As usual, details of the dream are hazy and certain parts would change, but it usually ended up with my parents being killed or put in prison. In my childish thinking, there was no difference in the circumstances behind it. The end result was what mattered; I would have to fend for myself. I was effectively an orphan. And I had no idea what I was supposed to do.

I would be alone. I would ALWAYS be alone.

It scared the crap out of me, every single time. Sometimes I am glad that I have difficulty remembering my dreams.

Monday, April 21, 2008

When a personal interest actually helps at work.

I had to call a customer back this morning on some matter. Sadly, I did not have his phone number on hand, and the only person with it was going to be coming in late. Go me.

Fortunately, my misfiring brain recalled the fit of giggles I got into when I first dialled this particular customer's number. It turns out that the keypress tones the phone makes when dialling this number is an exact copy of a fragment of the Mission: Impossible theme.

So instead of dialling a number, I played a song on the phone. And I got the right person.

Freaky huh?

Monday, April 14, 2008

Sometimes it's not the thought that counts, it's the amount of thinking that went into it.

My colleague recently returned from a trip to Bali. As expected, she brought back a few trinkets for the rest of us. Look at what she got each of us:


In case the awesome resolution of my phone's camera didn't clue you in on it, it's a miniature wooden slipper fridge magnet. The whole thing is about the size of my thumb. Note the flowing white script along the bottom that, with a little imagination, can be taken to read, "Bali".
This cute little doohickey will now be stuck onto my fridge door, forever reminding me of the wonderful and relaxing trip that my colleague went on and I did not.


Now, I like and appreciate souvenirs as much as the next greedy bloke, but it's gifts like these that generate more resentment than happiness. If she had gotten us something actually useful, practical, or wearable, this would not be such a sore point for me. Hey, you went on a trip, and I got a free t-shirt. Everybody wins.

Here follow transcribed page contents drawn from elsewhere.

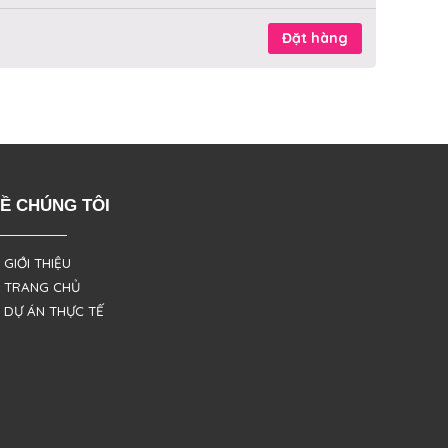
Đặt hàng
Ề CHÚNG TÔI
 GIỚI THIỆU
 TRANG CHỦ
 DỰ ÁN THỰC TẾ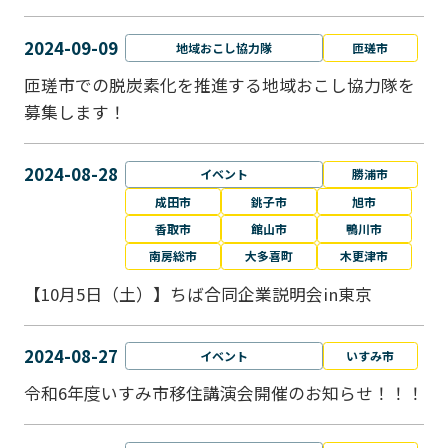
2024-09-09
地域おこし協力隊
匝瑳市
匝瑳市での脱炭素化を推進する地域おこし協⼒隊を
募集します！
2024-08-28
イベント
勝浦市
成田市
銚子市
旭市
香取市
館山市
鴨川市
南房総市
大多喜町
木更津市
【10月5日（土）】ちば合同企業説明会in東京
2024-08-27
イベント
いすみ市
令和6年度いすみ市移住講演会開催のお知らせ！！！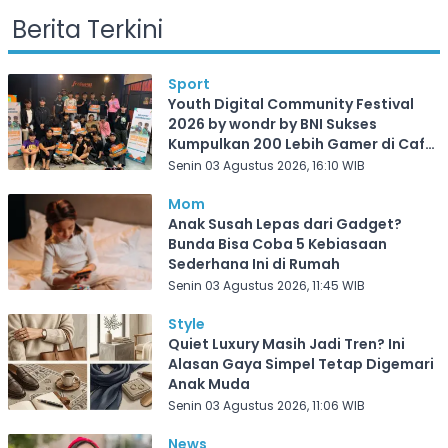
Berita Terkini
Sport
Youth Digital Community Festival
2026 by wondr by BNI Sukses
Kumpulkan 200 Lebih Gamer di Cafe
Frekuensi Depok
Senin 03 Agustus 2026, 16:10 WIB
Mom
Anak Susah Lepas dari Gadget?
Bunda Bisa Coba 5 Kebiasaan
Sederhana Ini di Rumah
Senin 03 Agustus 2026, 11:45 WIB
Style
Quiet Luxury Masih Jadi Tren? Ini
Alasan Gaya Simpel Tetap Digemari
Anak Muda
Senin 03 Agustus 2026, 11:06 WIB
News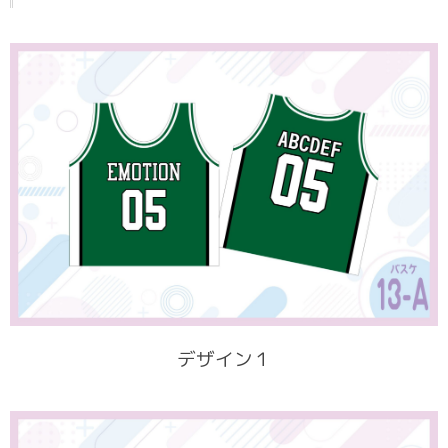
デザイン１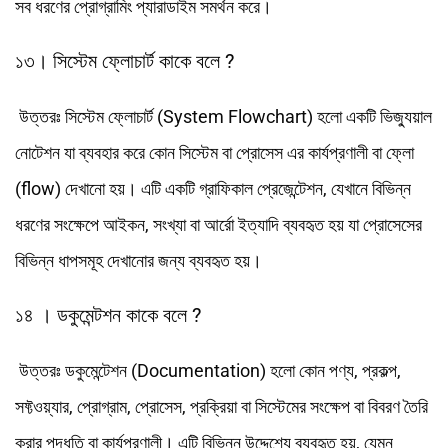
সব ধরণের প্রোগ্রামিং প্যারাডাইম সমর্থন করে।
১৩। সিস্টেম ফ্লোচার্ট কাকে বলে ?
উত্তরঃ সিস্টেম ফ্লোচার্ট (System Flowchart) হলো একটি ভিজ্যুয়াল
নোটেশন যা ব্যবহার করে কোন সিস্টেম বা প্রোসেস এর কার্যপ্রণালী বা ফ্লো
(flow) দেখানো হয়। এটি একটি গ্রাফিকাল প্রেজেন্টেশন, যেখানে বিভিন্ন
ধরণের সংক্ষেপে আইকন, সংখ্যা বা আর্রো ইত্যাদি ব্যবহৃত হয় যা প্রোসেসের
বিভিন্ন ধাপসমূহ দেখানোর জন্য ব্যবহৃত হয়।
১৪ । ডকুমেন্টশন কাকে বলে ?
উত্তরঃ ডকুমেন্টেশন (Documentation) হলো কোন পণ্য, প্রকল্প,
সফ্টওয়্যার, প্রোগ্রাম, প্রোসেস, প্রক্রিয়া বা সিস্টেমের সংক্ষেপ বা বিবরণ তৈরি
করার পদ্ধতি বা কার্যপ্রণালী। এটি বিভিন্ন উদ্দেশ্যে ব্যবহৃত হয়, যেমন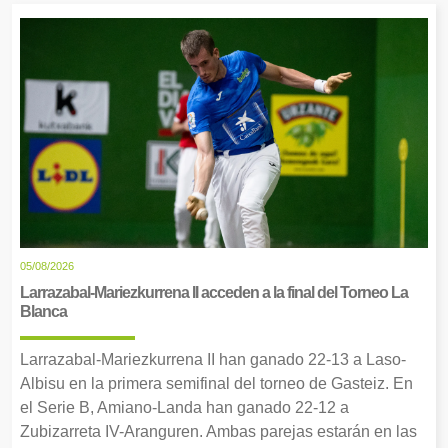
05/08/2026
Larrazabal-Mariezkurrena II acceden a la final del Torneo La
Blanca
Larrazabal-Mariezkurrena II han ganado 22-13 a Laso-
Albisu en la primera semifinal del torneo de Gasteiz. En
el Serie B, Amiano-Landa han ganado 22-12 a
Zubizarreta IV-Aranguren. Ambas parejas estarán en las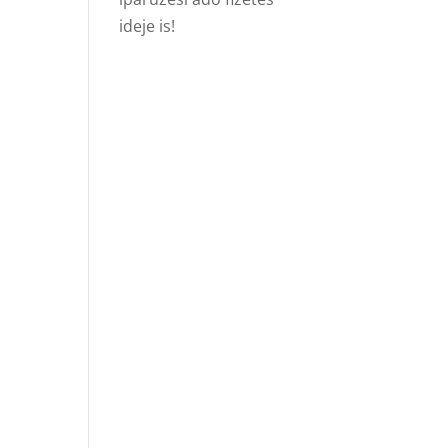
ideje is!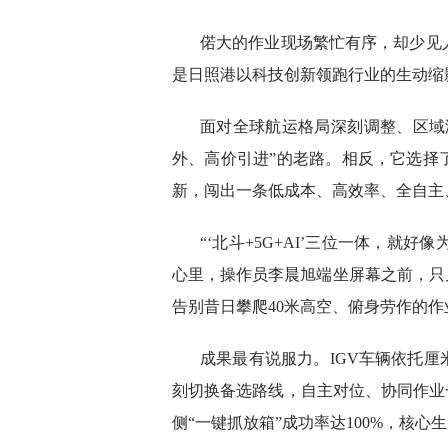
偌大的作业现场繁忙有序，却少见
是日照港以科技创新领跑行业的生动缩
面对全球航运格局深刻调整、区域
外、高价引进”的老路。相反，它选择
新，闯出一条低成本、高效率、全自主
“‘北斗+5G+AI’三位一体，就
心里，操作员李晨旭端坐屏幕之前，只
告别昔日攀爬40米高空、俯身劳作的作
成果最有说服力。IGV车辆依托
刻切换备选路线，自主对位、协同作业
侧“一键抓放箱”成功率达100%，核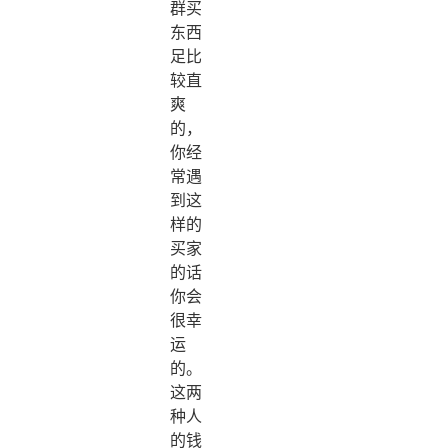
群买
东西
足比
较直
爽
的，
你经
常遇
到这
样的
买家
的话
你会
很幸
运
的。
这两
种人
的钱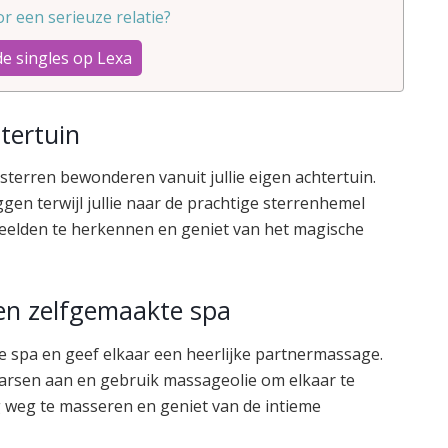
oor een serieuze relatie?
de singles op Lexa
htertuin
terren bewonderen vanuit jullie eigen achtertuin.
gen terwijl jullie naar de prachtige sterrenhemel
beelden te herkennen en geniet van het magische
en zelfgemaakte spa
 spa en geef elkaar een heerlijke partnermassage.
arsen aan en gebruik massageolie om elkaar te
 weg te masseren en geniet van de intieme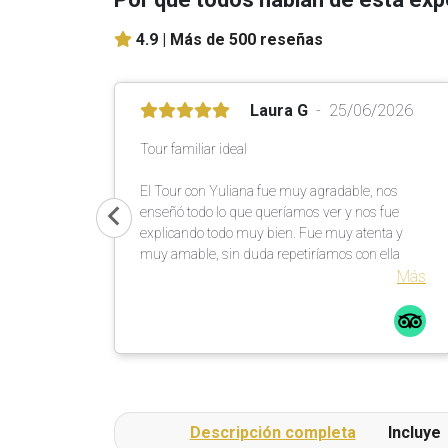
4.9 |
Más de 500 reseñas
Laura G
25/06/2026
Tour familiar ideal
El Tour con Yuliana fue muy agradable, nos
enseñó todo lo que queríamos ver y nos fue
explicando todo muy bien. Fue muy atenta y
muy amable, sin duda repetiríamos con ella
Más
Descripción completa
Incluye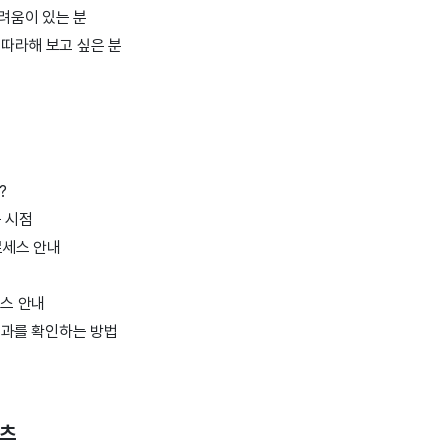
려움이 있는 분
 따라해 보고 싶은 분
?
 시점
로세스 안내
법
세스 안내
성과를 확인하는 방법
텐츠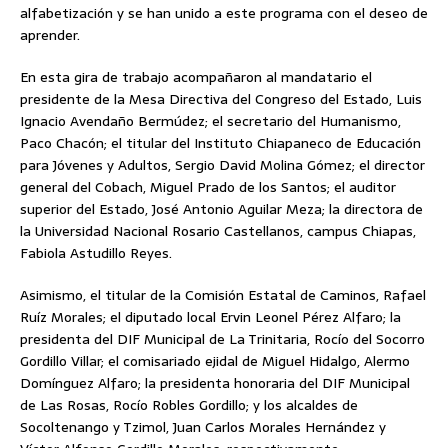
alfabetización y se han unido a este programa con el deseo de
aprender.
En esta gira de trabajo acompañaron al mandatario el
presidente de la Mesa Directiva del Congreso del Estado, Luis
Ignacio Avendaño Bermúdez; el secretario del Humanismo,
Paco Chacón; el titular del Instituto Chiapaneco de Educación
para Jóvenes y Adultos, Sergio David Molina Gómez; el director
general del Cobach, Miguel Prado de los Santos; el auditor
superior del Estado, José Antonio Aguilar Meza; la directora de
la Universidad Nacional Rosario Castellanos, campus Chiapas,
Fabiola Astudillo Reyes.
Asimismo, el titular de la Comisión Estatal de Caminos, Rafael
Ruíz Morales; el diputado local Ervin Leonel Pérez Alfaro; la
presidenta del DIF Municipal de La Trinitaria, Rocío del Socorro
Gordillo Villar; el comisariado ejidal de Miguel Hidalgo, Alermo
Domínguez Alfaro; la presidenta honoraria del DIF Municipal
de Las Rosas, Rocío Robles Gordillo; y los alcaldes de
Socoltenango y Tzimol, Juan Carlos Morales Hernández y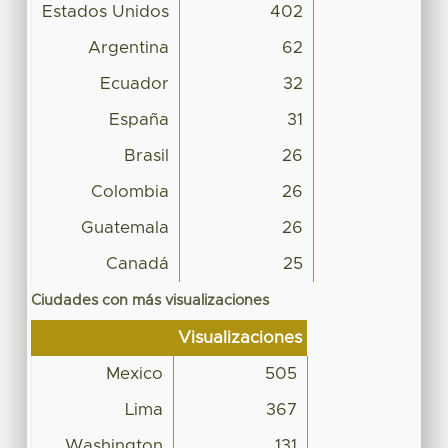
Estados Unidos
402
Argentina
62
Ecuador
32
España
31
Brasil
26
Colombia
26
Guatemala
26
Canadá
25
Ciudades con más visualizaciones
Visualizaciones
Mexico
505
Lima
367
Washington
131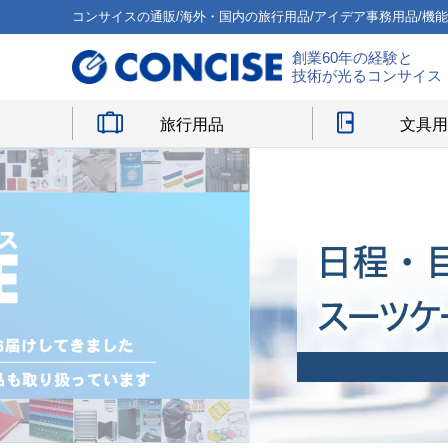
コンサイスの通販/海外・国内の旅行用品/アイデア事務用品/機
創業60年の経験と
技術が光るコンサイス
旅行用品
文具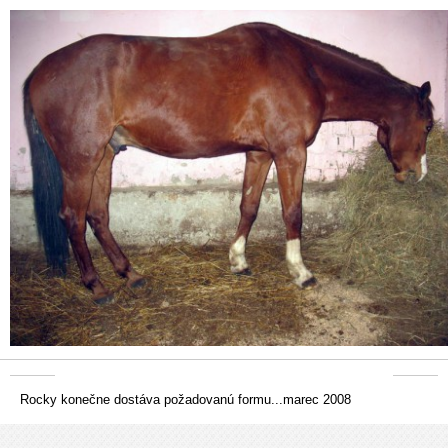
Rocky konečne dostáva požadovanú formu...marec 2008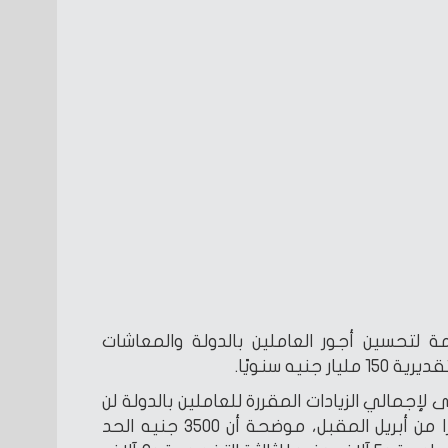
ة لتحسين أجور العاملين بالدولة والمعاشات
جنيه سنويًا.
ى لإجمالي الزيادات المقررة للعاملين بالدولة لن
يقل عن ألف جنيه شهريًا اعتبارًا من أبريل المقبل، موضحة أن 3500 جنيه الحد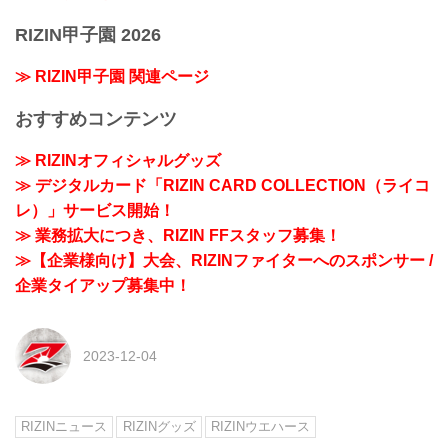
RIZIN甲子園 2026
≫ RIZIN甲子園 関連ページ
おすすめコンテンツ
≫ RIZINオフィシャルグッズ
≫ デジタルカード「RIZIN CARD COLLECTION（ライコ
レ）」サービス開始！
≫ 業務拡大につき、RIZIN FFスタッフ募集！
≫【企業様向け】大会、RIZINファイターへのスポンサー /
企業タイアップ募集中！
2023-12-04
RIZINニュース
RIZINグッズ
RIZINウエハース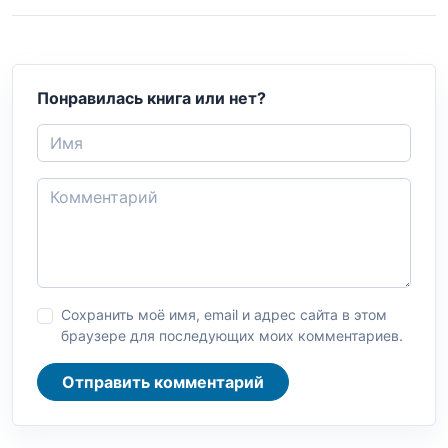
Понравилась книга или нет?
Сохранить моё имя, email и адрес сайта в этом
браузере для последующих моих комментариев.
Отправить комментарий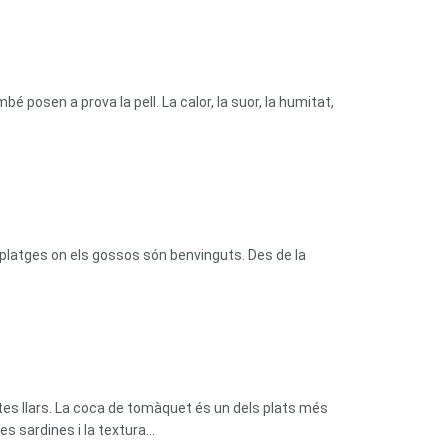
bé posen a prova la pell. La calor, la suor, la humitat,
platges on els gossos són benvinguts. Des de la
tes llars. La coca de tomàquet és un dels plats més
 sardines i la textura...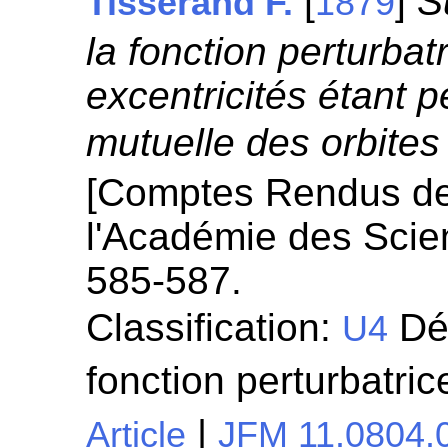
[
]
S
Tisserand F.
1879
la fonction perturbat
excentricités étant pe
mutuelle des orbites
[Comptes Rendus d
l'Académie des Scie
585-587.
Classification:
Dé
U4
fonction perturbatri
|
Article
JFM 11.0804.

With trinkets like these however, I gain no use or satisfaction from it apart from seething envy. When someone looks at it, they'll say,"Oh! So how was Bali?", to which I will answer,"I have no idea. I've never been there." Then truth dawns on the commenter, and an awkward silence descends that can only be broken by vodka or a dirty joke.

Or maybe I'm just an ungrateful piece of shit. Anyway, thank you for this thing. Regardless of any feelings of jealousy that may spill over from your gift, I still find it abominably cute.

Sunday, April 6, 2008

A negative thought about marriage.

I get the feeling that one reason people get married is because marriage offers the assurance, the guarantee (no matter how false) that the other person will not stray, will stay committed, will remain devoted to them for the rest of their lives. In this light, would it not seem that marriage is, rather, an institution of MISTRUST?

I don't really believe in the above statement, I just thought it was worth thinking about, for the sake of objectivity and posterity.